Leave every image behind and restate the data word for word.

Extracted page text data

--------------------------------

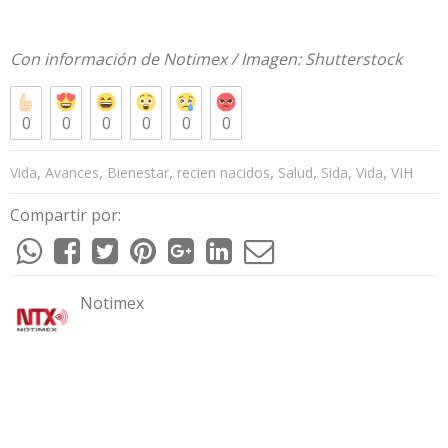
Con información de
Notimex
/ Imagen:
Shutterstock
0
0
0
0
0
0
,
,
,
,
,
,
,
Vida
Avances
Bienestar
recien nacidos
Salud
Sida
Vida
VIH
Compartir por:
Notimex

--------------------------------

* _ANSWER FOR THE TASK_:
Con información de
Notimex
/ Imagen:
Shutterstock
0
0
0
0
0
0
,
,
,
,
,
,
,
Vida
Avances
Bienestar
recien nacidos
Salud
Sida
Vida
VIH
Compartir por:
Notimex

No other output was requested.